I have a system.  It may or may not work for you, but I found that it works wonders for me.  When I begin the moving process I ask myself the following questions about those things that I consider keeping:

•    What is the energy behind this thing?  What feeling do I get from it?
•    What does it represent to me now?
•    How important is it to me now?
•    How important is it to my future path?

Many objects that we hold on to may represent who we were long ago and not who we are now. Some may come from times that have been difficult and resonate with memories of sadness; others may have been symbolic to us in the past, but no longer carry the same meaning. Why hold on to them then? Why drain yourself and your house of energy with clutter that is not useful for who you are becoming?

When people, who have not experienced expatriate lifestyles, say to me how difficult it must be to move every few years, I usually respond that it’s a blessing and an opportunity.  It allows me to part with the old and invite the new into my life.  And I find that very inspirational.

The things that don’t make it on the moving list find their next owner in 99% of the cases.  Internet has allowed us to connect with people who may want and need the stuff you have – so before you add to the ever-growing trash pile out there, consider tapping into those resources!

Speaking of resources… Global Coach Center has recently started a resource of its own — an International Directory of Expat Coacheslisted by country. We started it because we get a lot of requests from people looking for a coach in a country where they are living.  So if you are in need of a coach, please visit it.  And if you are an expat coach, list yourself!

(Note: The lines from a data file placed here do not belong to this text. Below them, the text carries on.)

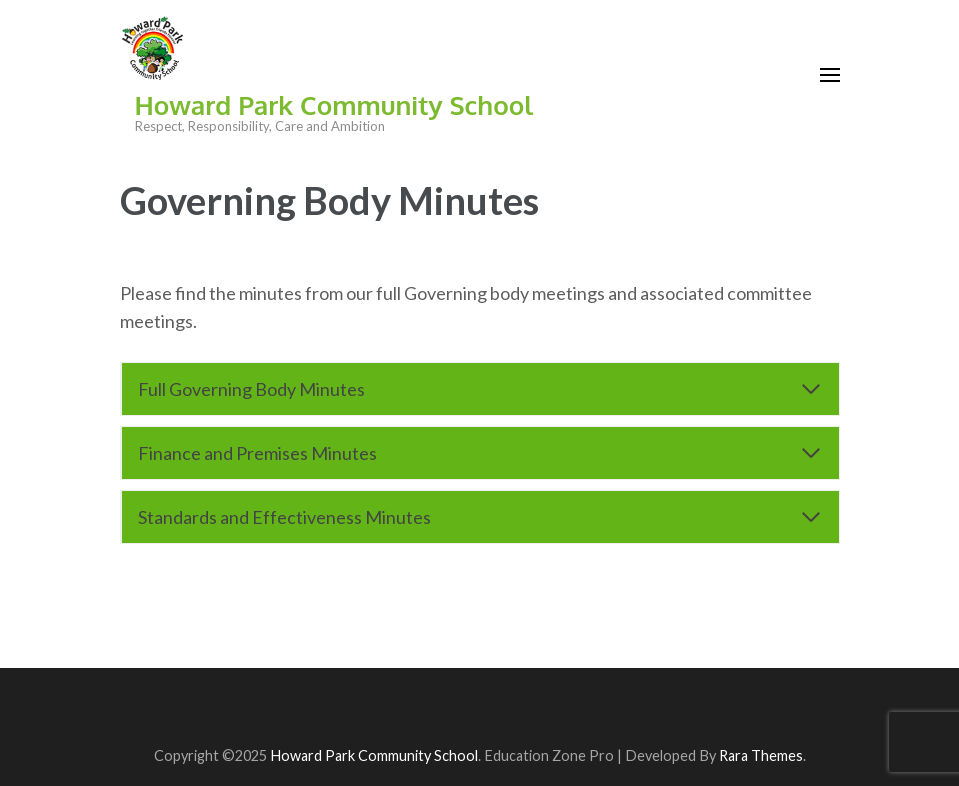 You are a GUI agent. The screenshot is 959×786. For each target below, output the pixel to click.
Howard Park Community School (334, 104)
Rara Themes (761, 755) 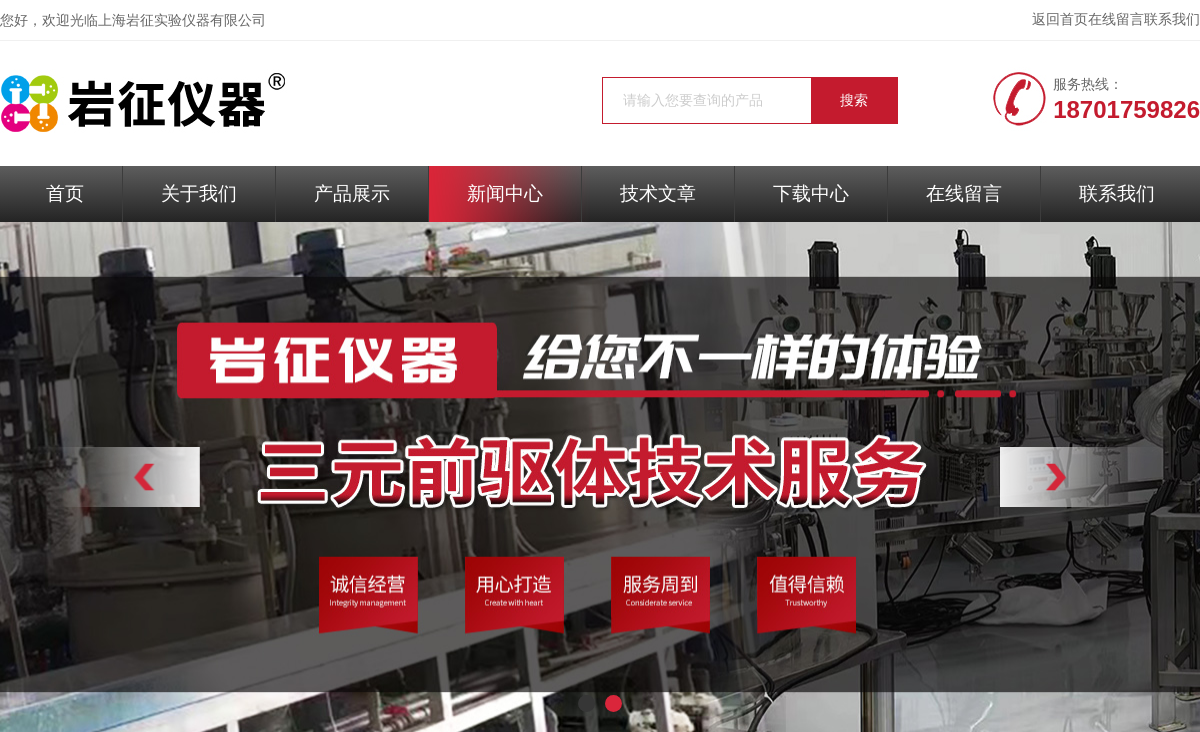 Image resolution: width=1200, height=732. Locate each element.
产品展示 (352, 193)
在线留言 (1116, 19)
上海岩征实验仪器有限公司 (182, 20)
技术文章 (658, 193)
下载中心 (811, 193)
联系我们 (1172, 19)
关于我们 (199, 193)
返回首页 (1060, 19)
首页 (65, 193)
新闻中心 (505, 193) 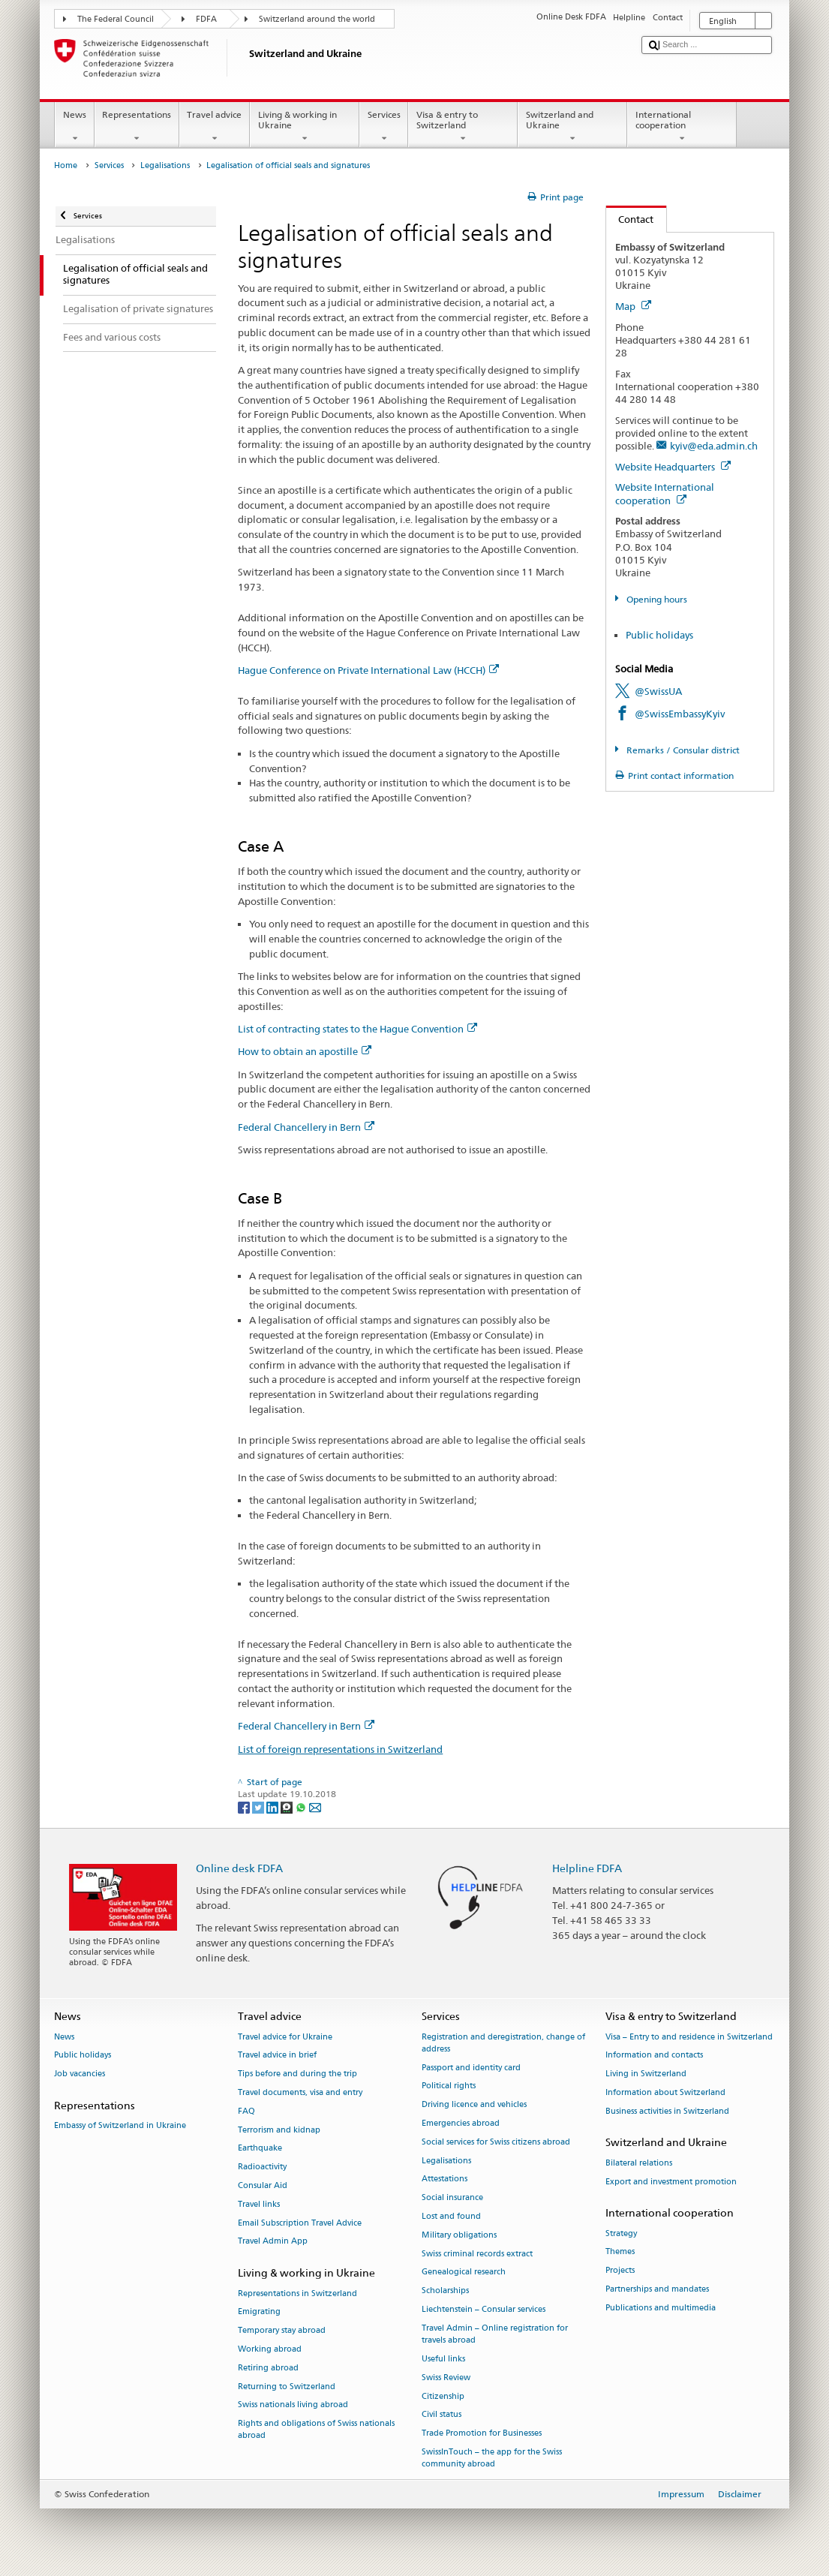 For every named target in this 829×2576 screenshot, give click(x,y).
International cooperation (682, 127)
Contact (630, 219)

People who read this post also enjoyed:

How green is your move?

Expat Coach — where art thou?

Third Culture Kids — what’s in the programming?

Copyright © 2011 by Global Coach Center.  If you’d like to reprint this, please do so but make sure you credit us (with a live link)!

5 responses to “Expat lifestyle or how to de-clutter in a most effective way

  1. A very inspiring letter. I ve often drawn similar conclusions. Moving globally has been a cleansing process, making severe lists of needed personal effects and donating the rest. As I have been settled in one place for a dozen years now, I ve followed some similar process, moving not across borders but across streets and downsizing all the same (somewhat typical of a TCK). I ve found new homes for my extensive collections of crafts: donation to friends finds them a new home where they can be appreciated and I can visit them. That’s allowed for downsizing aplenty. And I ve kept digital pictures, thereby keeping the memory without need for the space.
    I ve also discarded boxes and boxes of pictures by making collages of pictures taken in each country my family lived in. They are easy to see and good reminders of friendships, faraway places and memories.

  2. How true. I’m in super-decluttered mode after a divorce AND a big move within 2 years, and it has been liberating! I don’t miss anything at all, except for one particular childhood memento. The rest of it, I’m better off without.

  3. I’ve just gone through this exercise, specifically regarding decades of family photos. Next to sorting through my book collection, this has been my most difficult soon-to-be-expat task.

    I’ve found a solution that works for our family, but it took a long time!